Dilemas fortuitos
Sua noite estava diferente das costumeiras; não ficou se admirando no espelho como de costume, após chegar do trabalho. Estava com a mente entulhada de coisas e não conseguiu se olhar por muito tempo. Evitou a sua imagem refletida, ficando fora da direção do espelho. Para deixar a admiração própria de lado e não ficar se olhando por longos minutos, era necessário que algo não estivesse indo bem. No geral, o básico estava, mas havia questões importantes o incomodando naquele momento: preocupações com o futuro e o rumo de sua vida; saber qual era o seu papel específico nesse mundo; se estava na direção correta para trilhar as veredas divinas; entre outros pontos que implicam em existencialismo. Além de um certo e habitual problema físico que nunca contou para ninguém; mas esse não estava no mesmo lugar que os outros, pois, era parte de sua vida e não implicava nas dúvidas sobre existência.
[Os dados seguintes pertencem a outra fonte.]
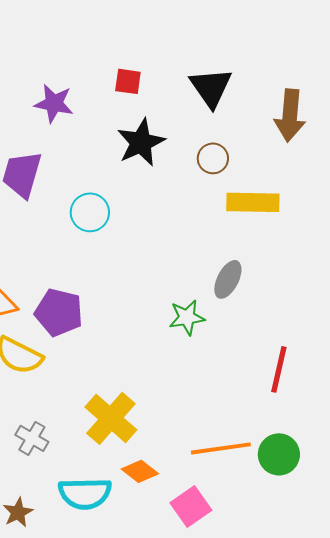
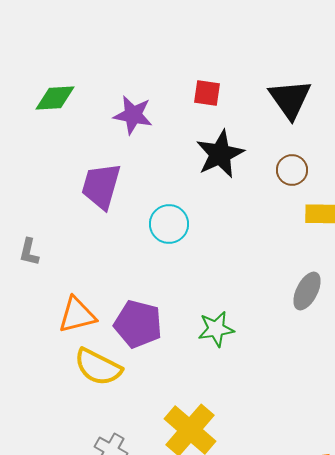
green star: (187, 317) -> (216, 329), moved

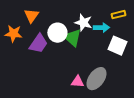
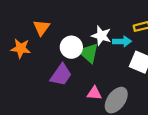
purple trapezoid: (38, 44) -> (61, 75), moved
pink triangle: (77, 82) -> (94, 93), moved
A fadiga de mais uma jornada em seu trabalho não o permitiria divagar sobre os pensamentos que ocupavam sua mente; e nem que ela não fosse um impeditivo iria querer tentar raciocinar sobre seus conflitos internos. Sabia que o ideal era uma noite de sono com horas contínuas, para colocar tudo em ordem novamente; pois, em seu normal, todas as dúvidas e questões que o abatia naquele momento não eram do seu habitual; mas, por algum motivo, vieram ocasionalmente com o intuito de lhe assombrar. Talvez o testando, para contrastar com o objetivismo que lhe pertence, sabendo ou acreditando ter resposta para qualquer dilema que apareça em sua vida; ou talvez, principalmente, para lhe lembrar que é um ser humano, e que mesmo com um psicológico preparado para todas as questões rotineiras, será normal esmorecer em alguma ocasião, quando haver questionamentos não habituais; situações que o levará ao único que o consolará, mostrando que bastará a confiança para prosseguir, mesmo sem saber quais caminhos seguir, e ainda que não saiba respostas de determinadas perguntas.
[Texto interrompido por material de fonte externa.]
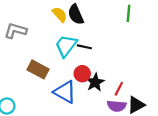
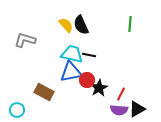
cyan trapezoid: (66, 46) -> (72, 54), turned 65
brown rectangle: (38, 69) -> (44, 92), moved
blue triangle: (65, 92) -> (71, 72), moved, turned -40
Sabe que uma madrugada desse modo é atípica e, quando acordar pela manhã, estará livre das incertezas incômodas que foram sua companheira sem que desejasse. Não vai se importar e talvez nem lembrar do que lhe importunou por algumas horas, porque voltará ao seu estado normal, de mente forte e resolvida, sabedor dos entraves da vida e compreensível para com aquilo que não pode entender. Com a resolução interna, naturalmente sua imagem lhe será atrativa como sempre ao se olhar no espelho, voltando consequentemente o prazer que possui ao admirar sua aparência e também tudo aquilo que é além dela.